Fontaines D.C. - « Skinty Fia »
« Désormais installés à Londres, les membres de Fontaines D.C. profitent de leur troisième album pour questionner leur identité irlandaise en dix morceaux toujours aussi lettrés et réflexifs. » Ça, c'est ce que l'on écrivait en intro de notre chronique de « Skinty Fia » en avril dernier. On ne va donc pas s'épancher à nouveau sur ce disque : simplement préciser qu'il n'y a peut-être pas à l'heure actuelle musique britannique plus morveuse, désabusée, nerveuse, poétique et contrastée que celle de Fontaines D.C. Sachant que les concurrents se nomment The Lounge Society, Geese, Sorry, PVA ou encore black midi, c'est évidemment un énorme compliment.
Pusha T - « It’s Almost Dry »
Pusha T est un homme unique sans être démonstratif, surprenant sans être exubérant. Sa discographie, avec les Clipse ou en solo, le prouve. « It’s Almost Dry » en atteste également. De Brambleton à I Pray For You, en duo avec son frère (Malice), le Virginien profite de ces douze nouveaux morceaux pour faire ce qu'il fait de mieux : du cocaine rap. « It's back to the basics », clame-t-il sur Rock N Roll : c'est vrai qu'avec ses samples de soul (merci Kanye West !), ses scratches, ses variations autour du même thème (ses débuts dans la drogue, notamment) et le retour de Pharrell à la production, Pusha T avance ici en milieu connu, parfaitement armé, charismatique et sûr de ses forces.
Blackhaine - « Armour 2 »
Le Mancunien s'appelle ainsi en hommage au film de Mathieu Kassovitz. D'ailleurs, Blackhaine, également chorégraphe chez Kanye West ou Mikky Blanco, tente à son tour de développer des mélodies narratives, interdites de lumière, idéales pour être écoutées au milieu d'un endroit désolé, abandonné par toute forme d'espoir. C'est dire si tout est grave au sein d'« Armour 2 », typiquement le genre de projet qui, avec ses déluges de violon, son grime atmosphérique et ses pianos dramatiques, s'écoutent en regardant le monde s'écrouler.
Kendrick Lamar - « Mr. Morale and the Big Steppers »
On voit déjà les mauvaises langues prêtes à sauter sur les quelques défauts de l’album et dire : « Ouais, enfin, si ce n’était pas un disque de Kendrick Lamar, il ne figurerait même pas dans cette liste ». Faux, archifaux : le Californien livre ici une performance rare, captivante et riche en sous-textes. C'est même là tout le principe d’un disque aussi ambitieux : y dénicher de l’ambiguïté, des propositions audacieuses, des textes suffisamment complexes pour inciter à y revenir, encore et encore. Sur ce plan, c'est indéniable, « Mr. Morale and the Big Steppers » est une immense réussite.
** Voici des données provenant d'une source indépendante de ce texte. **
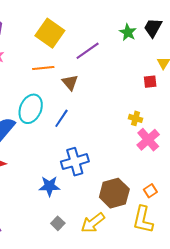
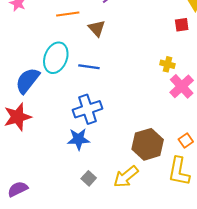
blue line: (61, 118) -> (89, 67), turned 66
blue cross: (75, 162) -> (88, 109), moved

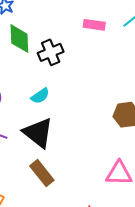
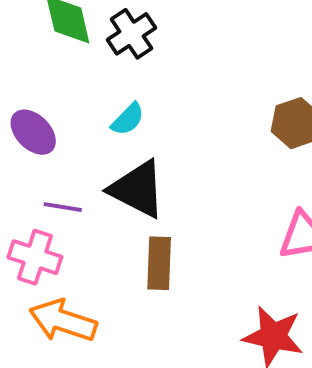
brown rectangle: (42, 173) -> (159, 263), turned 52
Superpoze - « Nova Cardinale »
En 2017, on s'émerveillait en écoutant les symphonies de poche de « For We The Living » : un très beau deuxième album, tout en apesanteur. Superpoze, revenu de ses expériences dans le théâtre, les soundtracks et le rap (Nekfeu, Lomepal), creuse plus profondément encore son sillon avec ce magnifique « Nova Cardinale », ode acoustique et baroque pour laquelle Nils Frahms et Max Richter vendraient probablement leur collection de synthés. Geneva, Parabel ou encore Cardinal Point : impossible de ne pas ressortir de cette œuvre narrative sans être ensorcelé, voire même émerveillé par tant de grâce et de délicatesse.
Orelsan - « Civilisation »
La première partie d'année a été riche niveau rap français : Vald, Niska, Gazo, Josman, Jazzy Bazz, tous ont sorti de (très) bons projets, mais force est de constater que le Caennais a éclipsé la concurrence avec « Civilisation ». Des brûlots politiques, des manifestes sociaux, des morceaux introspectifs, des titres clubs, des comptines enfantines, un featuring avec les Neptunes : il y a de tout sur ce quatrième album, conçu pour séduire et faire d'Orelsan le digne représentant d'un rap à la fois exigeant, accessible et populaire.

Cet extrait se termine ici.